Bookmark and Share

Notice: On April 23, 2014, Statalist moved from an email list to a forum, based at

[Date Prev][Date Next][Thread Prev][Thread Next][Date Index][Thread Index]

st: R: qnorm and ttest question

From   <>
To   <>
Subject   st: R: qnorm and ttest question
Date   Fri, 3 Feb 2012 10:44:10 +0100

Dear Stata,
Please take a look to Stata Faq #2. Point 3 ("Please note that many members
are less inclined to answer anonymous emails, sometimes to the point of
ignoring them on principle".)
As far as your query is concerned, I agree with David Hoaglin that with
20,000 observations you should not come across any probems with t-test.
However, another way may be to calculate a bootstrap p-value (please, see
the code below):
drop _all
set obs 100
g group=1 in 1/50
replace group=2 in 51/100
g worked_hour=(60*runiform())
replace worked_hour=100 in 45/47
by group, sort: swilk worked_hour
replace worked_hour=100 in 95/100
by group, sort: swilk worked_hour
ttest worked_hour, by(group) unequal
return list
scalar t=r(t)
g comb_mean=((r(mu_1)*r(N_1))+(r(mu_2)*r(N_2)))/(r(N_1)+r(N_2))
sum worked_hour if group==1, meanonly
replace worked_hour= worked_hour-r(mean)+comb_mean if group==1
sum worked_hour if group==2, meanonly
replace worked_hour= worked_hour-r(mean)+comb_mean if group==2
bootstrap r(t), reps(10000) nodots strata(group)
saving(C:\Users\user\Desktop\bootstrap.dta, every(1) double replace)
seed(12345) : ttest worked_hour, by(group) unequal
use "C:\Users\user\Desktop\bootstrap.dta", clear
generate indicator = abs(t)>=abs(scalar(t))
summarize indicator, meanonly
display "p_bootstrap = " r(mean)
---------------------------------- Code

HTH and Kind Regards,
-----Messaggio originale-----
[] Per conto di Stata
Inviato: giovedì 2 febbraio 2012 21:10
Oggetto: st: qnorm and ttest question


I try to see the data for "total worked hour in the past week" is normal
distribution or not. I used qnorm and got a graph which most of dots fall
on/closed to the line but the left side tail is  above the line as
"worked-hour" is always non negative.

what should I say about this distribution?

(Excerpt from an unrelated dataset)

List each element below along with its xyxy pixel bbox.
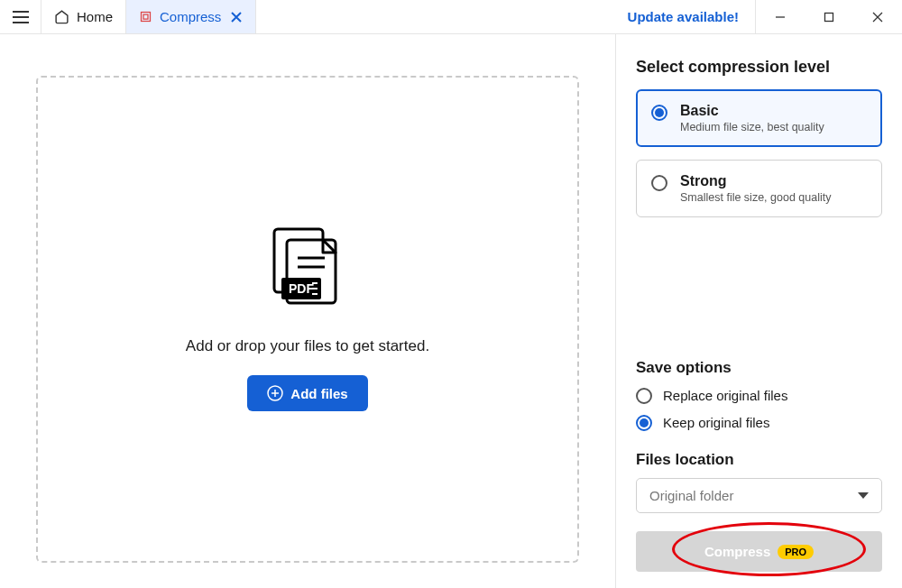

I want to do ttest on 2 groups. Is it correct that they should be normal
distribution in order ttest result to be void? Can I apply CLT and assume
them as normal distribution as my sample is greater than 20,000? I have
tried the sktest and they did not pass the test.

Any advice on how to handle these problem?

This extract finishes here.